The function returns a list with many slots, including estimates of density and abundance – along with estimates of intermediate parameters – with a CV derived from a bootstrapping routine. To demonstrate this output, we will use results from a call with only 10 bootstrap iterations.

results_subgroup %>% names
 [1] "D"                  "D_CV"               "D_L95"             
 [4] "D_U95"              "N"                  "N_CV"              
 [7] "N_L95"              "N_U95"              "ER"                
[10] "ss"                 "n"                  "L"                 
[13] "n_segments"         "g0"                 "g0_cv"             
[16] "g0_details"         "df"                 "bootstraps"        
[19] "iterations"         "density_bootstraps"

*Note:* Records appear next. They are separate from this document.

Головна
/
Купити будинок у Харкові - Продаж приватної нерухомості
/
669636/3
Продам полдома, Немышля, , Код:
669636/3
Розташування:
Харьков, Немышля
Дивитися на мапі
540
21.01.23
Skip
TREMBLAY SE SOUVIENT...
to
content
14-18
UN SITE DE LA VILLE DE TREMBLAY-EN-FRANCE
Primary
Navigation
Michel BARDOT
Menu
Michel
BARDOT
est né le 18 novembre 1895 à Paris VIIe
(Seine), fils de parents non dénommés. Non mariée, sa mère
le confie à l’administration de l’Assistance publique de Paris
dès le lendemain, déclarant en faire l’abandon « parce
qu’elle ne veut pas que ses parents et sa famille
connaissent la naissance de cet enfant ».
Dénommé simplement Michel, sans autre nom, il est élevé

Most of these slots hold best-estimates of parameters or sample size details:

results_subgroup[c(1:15, 19:20)]
$D
          1 
0.001663263 

$D_CV
       1 
1.344861 

$D_L95
[1] 0.0005004478

$D_U95
[1] 0.01547307

$N
[1] 4116

$N_CV
[1] 1.344829

$N_L95
[1] 1238.357

$N_U95
[1] 38290

$ER
[1] 0.001860071

$ss
[1] 2.466557

$n
[1] 32

$L
[1] 17203.64

$n_segments
[1] 136

$g0
[1] 0.571

$g0_cv
[1] 0.365

$iterations
[1] 10

$density_bootstraps
[1] 10000

The g0_details slot includes the results from the g0_model() and g0_weighted() functions called internally by lta_subgroup(). See those functions’ documentation pages for details.

results_subgroup$g0_details %>% names
[1] "Rg0"       "gam"       "jackknife" "summary"   "sightings" "segments"

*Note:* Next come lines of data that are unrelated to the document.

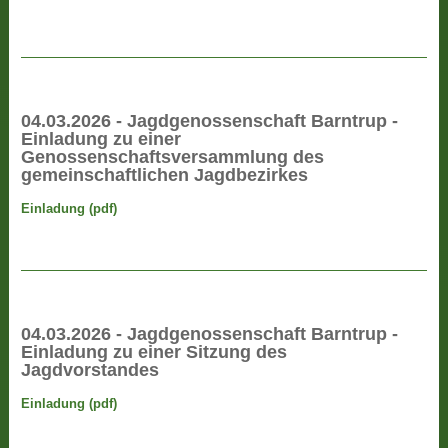
04.03.2026 - Jagdgenossenschaft Barntrup -
Einladung zu einer
Genossenschaftsversammlung des
gemeinschaftlichen Jagdbezirkes
Einladung (pdf)
04.03.2026 - Jagdgenossenschaft Barntrup -
Einladung zu einer Sitzung des
Jagdvorstandes
Einladung (pdf)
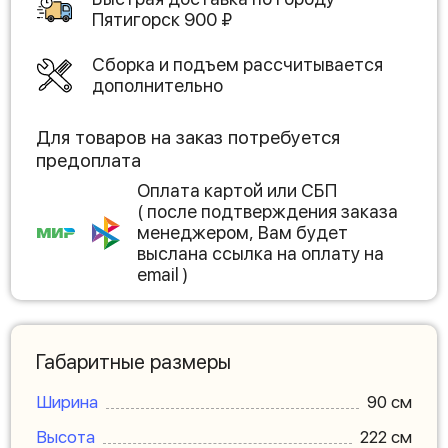
Пятигорск
900
₽
Сборка и подъем рассчитывается
дополнительно
Для товаров на заказ потребуется
предоплата
Оплата картой или СБП
( после подтверждения заказа
менеджером, Вам будет
выслана ссылка на оплату на
email )
Габаритные размеры
Ширина
90 см
Высота
222 см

The df slot includes details of the detection function fit. See the documentation for df_plot() for details.

results_subgroup$df %>% names
[1] "best_models"  "all_models"   "best_objects" "sightings"

The bootstraps slot has the bootstrapped values for various parameters, in case they are useful for troubleshooting, subsequent analyses, and/or plotting:

results_subgroup$bootstraps %>% names
[1] "esw" "ss"  "g0"  "er"  "D"   "N"

Some examples:

Behind the scenes

This function performs the following operations:

Fits a detection function to df_sits without covariates, using the LTabundR function df_fit(), in order to estimate the effective strip half-width (ESW).
Conducts bootstrap re-sampling of the detection function fitting routine in order to estimate the CV of ESW.
Estimates the geometric mean of subgroup school size based on the ss input.
Creates a bootstrap-resampled distribution of subgroup school sizes, with which CV is estimated.
Models the Relative g(0) in different survey conditions using the LTabundR function g0_model(). This function also estimates the CV of the Rg(0) estimate in each Beaufort sea state using jackknife resampling.
Estimates the encounter rate (subgroup detections / trackline surveyed).
Creates a bootstrap-resampled distribution of encounter rate estimates.
Calculates a weighted g(0) estimate according to the proportion of effort occurring in each Beaufort sea state, then uses an automated parameter optimization routine (see details in LTabundR function g0_weighted()) to estimate the CV of the weighted g(0) estimate.
Creates a bootstrap-resampled distribution of the weighted g(0) estimate.
Estimates density using the best estimates of effective strip half-width, school size, g(0), and the encounter rate.
Estimates abundance by scaling the density estimate by the provided abundance_area.
Creates a bootstrap-resampled distribution of the density estimate by iteratively drawing values from the resampled distributions of the constituent parameters of the density equation.
Creates a bootstrap-resampled distribtion of the abundance estimate by scaling the density distribution by abundance_area.

Note that this approach could theoretically be used for other species that occur in subgroups.